Damals, 2002, schienen Arbeit und Kapital aufeinanderzuprallen. Wolfgang Clement wurde sogenannter Superminister für Wirtschaft und Arbeit –  Rot-Grün legte zwei mächtige, gegensätzliche und vor allem bisher eigenständige Ministeriumsbereiche zusammen. Kanzler Gerhard Schröder (SPD) brauchte einen Neuanfang in der Arbeitsmarktpolitik. Die deutsche Wirtschaftsförderung und den Arbeitsmarkt zu verbinden, erschien den Koalitionären in schwierigen Zeiten sinnvoll.

Im neu gegründeten Ministerium war die Stimmung damals eher angespannt. "Liberale Ordnungspolitiker treffen auf gewerkschaftsnahe Sozialingenieure, Wettbewerbshüter auf Arbeitsbeschaffer", schrieb das Handelsblatt. Das Superministerium gab es nur vier Jahre – doch es setzte die wegweisende Hartz-IV-Reform um, die heute von vielen als Grundstein für Deutschlands aktuellen Wohlstand gehandelt wird.

So ähnlich könnte es nun, elf Jahre später, wieder kommen. Seit Dienstag ist das Kabinett Merkel III nun offiziell begründet. Auch dieses Mal gibt es ein neues Superministerium, diesmal das für Wirtschaft und Energie. Hier will SPD-Chef Sigmar Gabriel seinen Machtanspruch als Vizekanzler sichern. Bisher rangelten Wirtschafts- und Umweltministerium um Kompetenzen bei der Energiewende, dem derzeit wichtigsten innenpolitischen Projekt der Bundesregierung. Jetzt wird das Umweltministerium die Energiezuständigkeit abgeben, damit die Arbeit künftig in einer Hand liegt.

Auch andere spannende Neuzuschnitte gibt es, so wie die Zusammenwürfelung von Verkehrs- und Internetthemen unter Minister Alexander Dobrindt (CSU).

Grobe Informationen aus dem Kanzleramt

In dieser Woche stellten sich die neuen Minister ihren Mitarbeitern vor. Sie tauschten erstes Führungspersonal aus. Vor allem in den Häusern, in denen sich der Aufgabenzuschnitt geändert hat, konnten aber auch sie eine Frage nicht beantworten: Wer ist ab jetzt genau für was zuständig? 

Am Montag sandte das Kanzleramt ein von Angela Merkel gezeichnetes Schreiben an die betroffenen Ministerien.
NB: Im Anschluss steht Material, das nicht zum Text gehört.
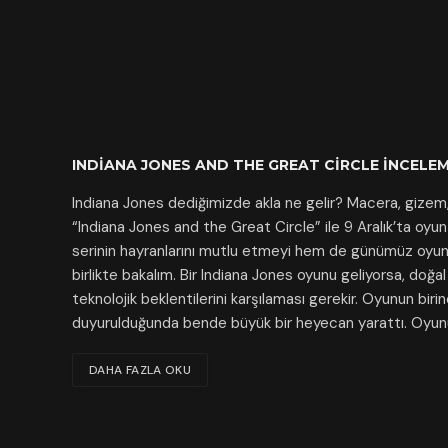
INDIANA JONES AND THE GREAT CIRCLE İNCELE
Indiana Jones dediğimizde akla ne gelir? Macera, gizem, 
“Indiana Jones and the Great Circle” ile 9 Aralık’ta oy
serinin hayranlarını mutlu etmeyi hem de günümüz oyunc
birlikte bakalım. Bir Indiana Jones oyunu geliyorsa, do
teknolojik beklentilerini karşılaması gerekir. Oyunun biri
duyurulduğunda bende büyük bir heyecan yarattı. Oyun
DAHA FAZLA OKU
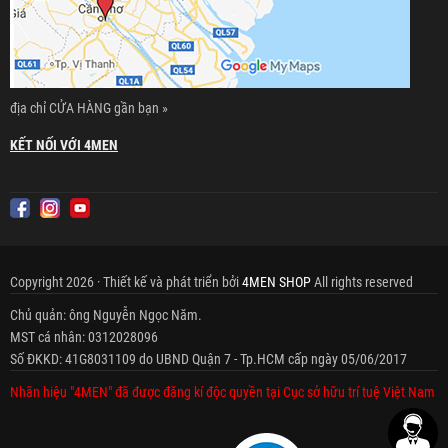
địa chỉ CỬA HÀNG gần bạn »
KẾT NỐI VỚI 4MEN
Copyright 2026 · Thiết kế và phát triển bởi
4MEN SHOP
All rights reserved
Chủ quản: ông Nguyễn Ngọc Năm.
MST cá nhân: 0312028096
Số ĐKKD: 41G8031109 do UBND Quận 7 - Tp.HCM cấp ngày 05/06/2017
Nhãn hiệu "4MEN" đã được đăng kí độc quyền tại Cục sở hữu trí tuệ Việt Nam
Der sogenannte Organisationserlass, der ZEIT ONLINE vorliegt, regelt erstmal nur im Groben, wie sich die Kanzlerin künftig die Arbeit ihrer Ministerien vorstellt.

Das Umweltministerium

  • gibt demnach "die Zuständigkeiten für die Energiewende einschließlich der mit Energiewende verbundenen Aspekte des Klimaschutzes" an das Wirtschaftsministerium ab
  • bekommt die Zuständigkeit für Bauwesen, Bauwirtschaft und Bundesbauten sowie Stadtentwicklung, Wohnen, Ländliche Infrastruktur, öffentliches Baurecht (bisher im Verkehrsministerium)
  • heißt künftig in der allgemeinen Berliner Kürzelsprache nicht mehr BMU, sondern BMUB, verkündete Ministerin Barbara Hendricks (SPD) am Mittwoch

Das Verkehrsministerium

  • erhält vom Wirtschaftsministerium die Bereiche "Telekommunikations-Wirtschaft, Breitbandstrategie und das Telekommunikationsrecht", außerdem die Aufsicht über die Bundesnetzagentur
  • gibt dafür das Bauwesen, eine Abteilung mit immerhin derzeit 200 Mitarbeitern, ans Umweltministerium ab

Das Justizministerium wiederum

  • bekommt laut dem Organisationserlass zwar die Zuständigkeit für Verbraucherschutz, aber der Verbraucherschutz für Ernährung und Lebensmittel bleibt laut dem Papier im Agrarministerium

Während alle Welt langsam aber sicher in die Weihnachtsferien entschwindet, ist der Verwaltungsapparat der Bundesregierung in Aufregung. Das Justizministerium ist ein gutes Beispiel dafür. Dort stellte sich am Mittwoch der neue Minister Heiko Maas (SPD) den Mitarbeitern vor. Noch seien die Zuschnitte, vor allem im dazugewonnenen neuen Verbraucherschutzbereich, nicht ganz klar, sagte er. Man werde sich künftig wohl um verbraucherpolitische Aspekte in den Bereichen Datenschutz, Finanzen, Versicherungen, Reise und Verkehr kümmern. Bis zum 8. Januar, beteuerte der Neuminister, sollten die Mitarbeiter Klarheit über ihren künftigen Arbeitsplatz haben.